However, your approach in your original post was pretty damn judgmental, and while queer people can have disagreements over tactics (though a roller coaster site is a pretty weird place to air them) your "SCREW THAT!" tone while lecturing activists on what is or is not the best way of furthering gay causes smacks of, well, arrogance. It's absolutely fine with me if you don't want to participate in the Day of Silence - or anything else - but who are you, at the ripe age of 16 (with, from what I can tell, minimal political experince or knowledge of the gay movement) to lecture the rest us on what is or isn't good for the gays?

 

There are plenty of straight people who will tell you some of their best friends are gays, yet oppose giving us our legal rights. Even the damn fundamentalists tell us they "love" us...though we are, regrettably, damned to eternal torment. You may not want to approach things on the basis of gay/straight, and you may oppose group actions and protests. But when lesbians were fired from Cracker Barrel restaurants for being queer, only protesting as a group got C.B. to change its antigay policy. And if you think we're past the era of community action, think again. I repeat...in Georgia, you have NO right not to be fired or evicted merely on account of your orientation.

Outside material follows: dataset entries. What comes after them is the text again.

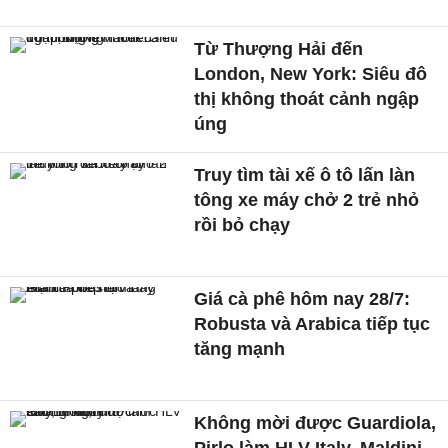
Từ Thượng Hải đến
London, New York: Siêu đô
thị không thoát cảnh ngập
úng
Truy tìm tài xế ô tô lấn làn
tông xe máy chở 2 trẻ nhỏ
rồi bỏ chạy
Giá cà phê hôm nay 28/7:
Robusta và Arabica tiếp tục
tăng mạnh
Không mời được Guardiola,
Pirlo làm HLV Italy, Maldini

If you think your showing your fellow students that you're a cool dude is, in and of itself, going to change that, dream on.

 

As far as "queer" goes...first, I use it because it encompasses gays, lesbians, bisexuals, and transgendered people. And it's not like "nigger." "Fag" is. If you knew about gay history - something you disdain - you'd know that until the late 20th century, many queer people preferred to call themselves "queer," rather than "gay." And anyway, since the resurgence of "queer," plenty of homophobes are now using "gay" as an epithet. And there's the rise of academic "queer studies," and the whole "queer theory" thing. So I think of myself as "gay" AND "queer." And part of a larger queer movement.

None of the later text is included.